_Directions for this task_.
In the records below, find the line with "Gästetuch, Selection (607, 1470)" and the line with "Kontakt (29, 2268)"; return exactly those lines and every line between them.

Data excerpts:
※ ※ ※
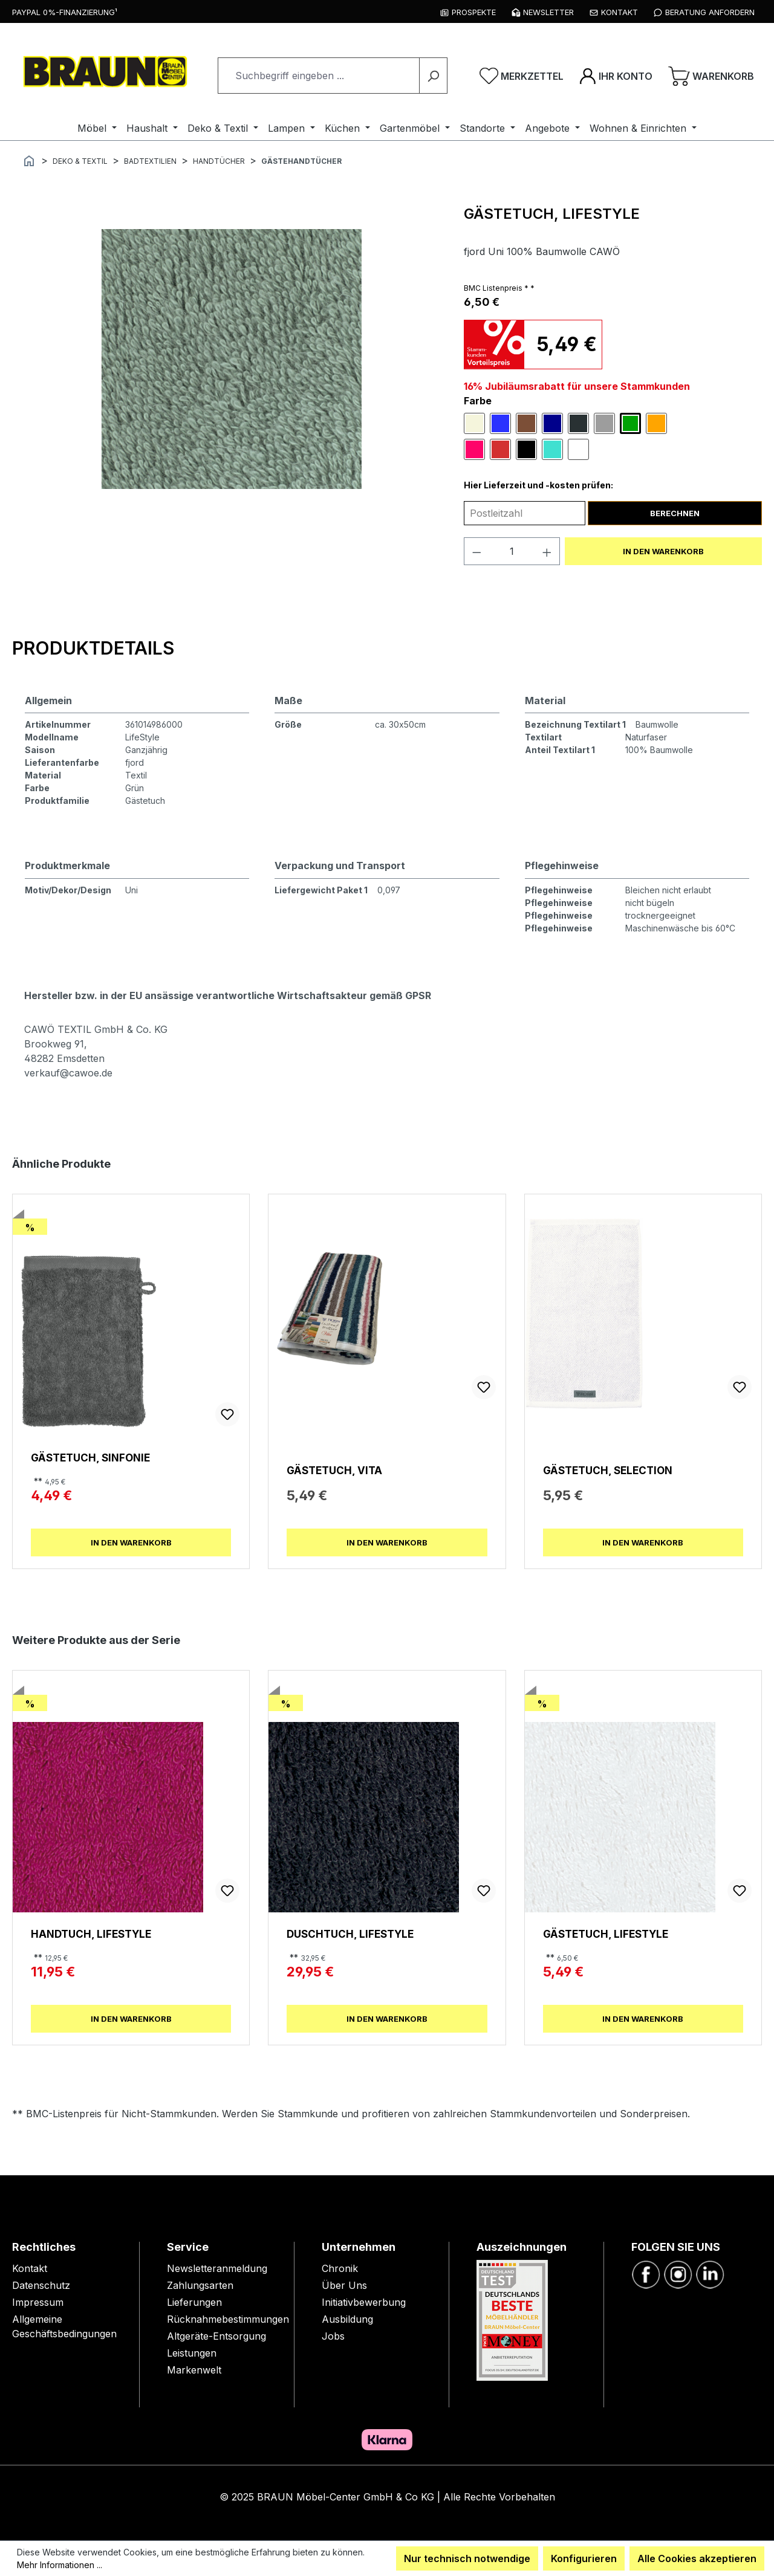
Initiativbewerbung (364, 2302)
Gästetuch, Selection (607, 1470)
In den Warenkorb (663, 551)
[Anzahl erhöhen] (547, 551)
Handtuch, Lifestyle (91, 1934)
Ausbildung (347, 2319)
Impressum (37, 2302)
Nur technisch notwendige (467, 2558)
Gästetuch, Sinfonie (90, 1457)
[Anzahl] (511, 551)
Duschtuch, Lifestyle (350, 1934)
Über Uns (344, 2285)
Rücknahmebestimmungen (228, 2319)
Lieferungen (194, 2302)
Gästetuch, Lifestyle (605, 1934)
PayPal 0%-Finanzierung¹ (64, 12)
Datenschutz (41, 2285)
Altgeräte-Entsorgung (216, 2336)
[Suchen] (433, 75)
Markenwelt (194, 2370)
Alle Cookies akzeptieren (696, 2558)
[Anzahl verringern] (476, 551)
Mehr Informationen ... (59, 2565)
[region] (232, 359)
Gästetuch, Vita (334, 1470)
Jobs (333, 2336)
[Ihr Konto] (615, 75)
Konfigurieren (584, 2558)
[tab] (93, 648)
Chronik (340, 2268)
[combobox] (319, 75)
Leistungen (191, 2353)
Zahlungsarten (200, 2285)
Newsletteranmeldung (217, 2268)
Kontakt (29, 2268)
※ ※ ※
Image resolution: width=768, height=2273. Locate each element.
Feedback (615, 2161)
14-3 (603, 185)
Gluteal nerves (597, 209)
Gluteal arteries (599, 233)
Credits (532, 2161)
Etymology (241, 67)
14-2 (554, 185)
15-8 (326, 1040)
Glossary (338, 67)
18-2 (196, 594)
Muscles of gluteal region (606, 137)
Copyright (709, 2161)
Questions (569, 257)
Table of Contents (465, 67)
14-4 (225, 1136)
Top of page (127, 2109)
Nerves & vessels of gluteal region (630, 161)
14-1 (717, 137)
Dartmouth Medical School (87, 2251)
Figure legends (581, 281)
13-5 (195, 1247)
※ ※ ※
_Output of the exercise_.
Gästetuch, Selection (607, 1470)
In den Warenkorb (663, 551)
[Anzahl erhöhen] (547, 551)
Handtuch, Lifestyle (91, 1934)
Ausbildung (347, 2319)
Impressum (37, 2302)
Nur technisch notwendige (467, 2558)
Gästetuch, Sinfonie (90, 1457)
[Anzahl] (511, 551)
Duschtuch, Lifestyle (350, 1934)
Über Uns (344, 2285)
Rücknahmebestimmungen (228, 2319)
Lieferungen (194, 2302)
Gästetuch, Lifestyle (605, 1934)
PayPal 0%-Finanzierung¹ (64, 12)
Datenschutz (41, 2285)
Altgeräte-Entsorgung (216, 2336)
[Suchen] (433, 75)
Markenwelt (194, 2370)
Alle Cookies akzeptieren (696, 2558)
[Anzahl verringern] (476, 551)
Mehr Informationen ... (59, 2565)
[region] (232, 359)
Gästetuch, Vita (334, 1470)
Jobs (333, 2336)
[Ihr Konto] (615, 75)
Konfigurieren (584, 2558)
[tab] (93, 648)
Chronik (340, 2268)
[combobox] (319, 75)
Leistungen (191, 2353)
Zahlungsarten (200, 2285)
Newsletteranmeldung (217, 2268)
Kontakt (29, 2268)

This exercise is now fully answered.